Changing gears, a host of other mechanistic pathways in HF are being evaluated for drug development, and the times are exciting with newer molecules seeing the light of the day. Soluble guanylate cyclase stimulator vericiguat is already approved in the USA, and another—omecamtiv mecarbil—is in the pipe line and likely to get the nod soon. For the moment, the message is very clear that all patients with HF, irrespective of LVEF, should be treated early and with all 4 basic foundational groups of drugs. As against the beta blockers and ARNIs, which may need gradual up-titration, SGLT-2 inhibitors do not need any up-titration and therefore are easy to prescribe and one can hit the deck running for the management of HF. Even patients who currently have no symptoms should be quickly addressed and all four groups of drugs should be brought on board with expediency. Thereafter, tweaking with other modalities of treatment of HF, including devices and surgery, can be undertaken depending on the clinical requirements of an individual patient in a customised and personalised manner (ref. Fig. 3) [7].

Fig. 3

Drug, interventional and device treatment for heart failure with reduced ejection fraction (HFrEF).

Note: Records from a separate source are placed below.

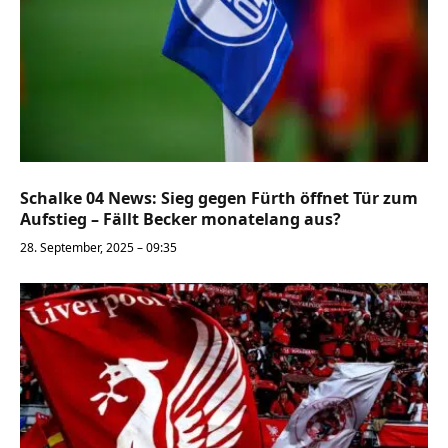
Schalke 04 News: Sieg gegen Fürth öffnet Tür zum
Aufstieg – Fällt Becker monatelang aus?
28. September, 2025 – 09:35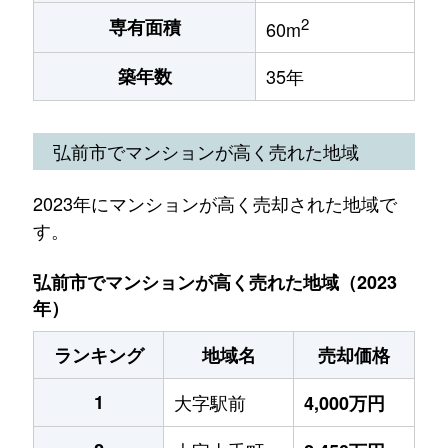
2
専有面積
60m
築年数
35年
弘前市でマンションが高く売れた地域
2023年にマンションが高く売却された地域で
す。
弘前市でマンションが高く売れた地域（2023
年）
ランキング
地域名
売却価格
1
大字駅前
4,000万円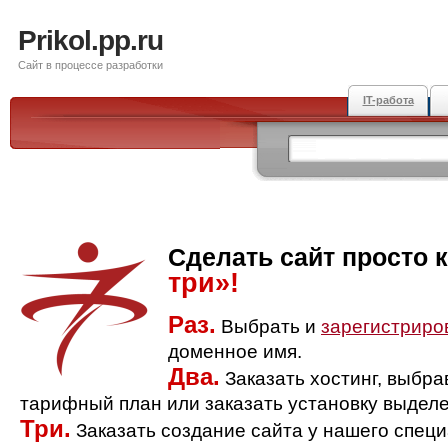
Prikol.pp.ru
Сайт в процессе разработки
IT-работа
Сделать сайт просто 
три»!
Раз.
Выбрать и
зарегистриро
доменное имя.
Два.
Заказать хостинг, выбр
тарифный план или заказать установку выделе
Три.
Заказать создание сайта у нашего спец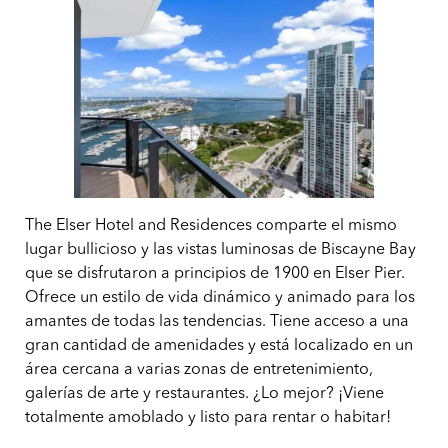
The Elser Hotel and Residences comparte el mismo
lugar bullicioso y las vistas luminosas de Biscayne Bay
que se disfrutaron a principios de 1900 en Elser Pier.
Ofrece un estilo de vida dinámico y animado para los
amantes de todas las tendencias. Tiene acceso a una
gran cantidad de amenidades y está localizado en un
área cercana a varias zonas de entretenimiento,
galerías de arte y restaurantes. ¿Lo mejor? ¡Viene
totalmente amoblado y listo para rentar o habitar!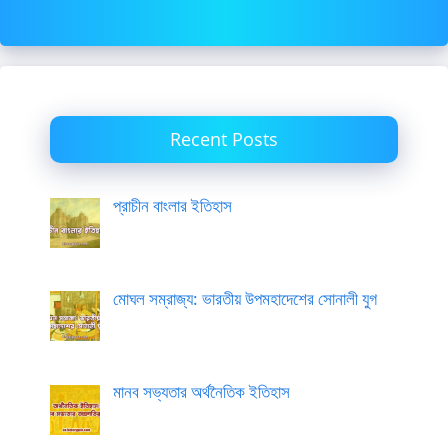
Recent Posts
প্রাচীন বাংলার ইতিহাস
মোঘল সম্রাজ্য: ভারতীয় উপমহাদেশের সোনালী যুগ
মানব সভ্যতার অর্থনৈতিক ইতিহাস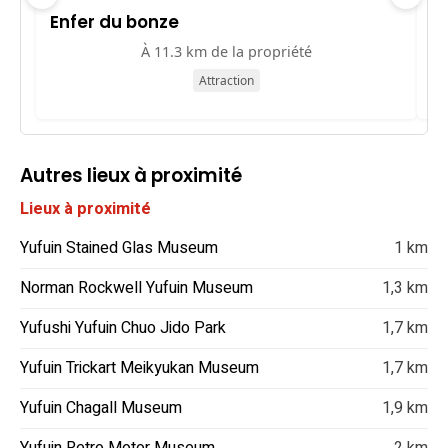
Enfer du bonze
E
À 11.3 km de la propriété
Attraction
Autres lieux à proximité
Lieux à proximité
Yufuin Stained Glas Museum
1 km
Norman Rockwell Yufuin Museum
1,3 km
Yufushi Yufuin Chuo Jido Park
1,7 km
Yufuin Trickart Meikyukan Museum
1,7 km
Yufuin Chagall Museum
1,9 km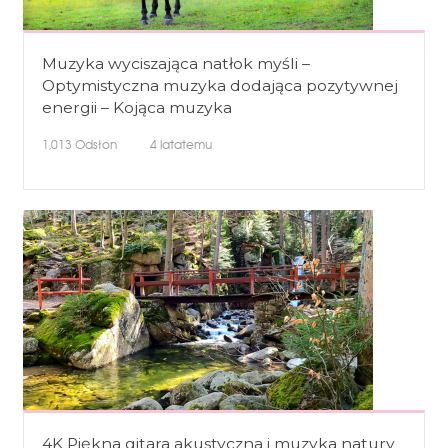
Muzyka wyciszająca natłok myśli –
Optymistyczna muzyka dodająca pozytywnej
energii – Kojąca muzyka
1,013
Odsłon
4 latatemu
4K Piękna gitara akustyczna i muzyka natury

ACE-I, angiotensin-converting enzyme inhibitor; Afib, atrial fibrillation; ARB, angiotensin receptor blocker; ARNI, angiotensin receptor/neprilysin inhibitor; CRT, cardiac resynchronisation therapy; HTX, heart transplantation; LBBB, left bundle branch block; LVAD, left ventricular assist device; MR, mitral regurgitation; MRA, mineralocorticoid receptor antagonist; PVI, pulmonary vein isolation; SGLT-2, sodium–glucose co-transporter 2; SR, sinus rhythm; TSAT, transferrin saturation [7] (reproduced with permission)

Pre-eminence of HF as a prognosticator has lately dawned on the medical fraternity, and HF treatment is indeed witnessing a paradigm shift, with ‘light at the end of the tunnel’ a reality, rather than a wishful figment of imagination.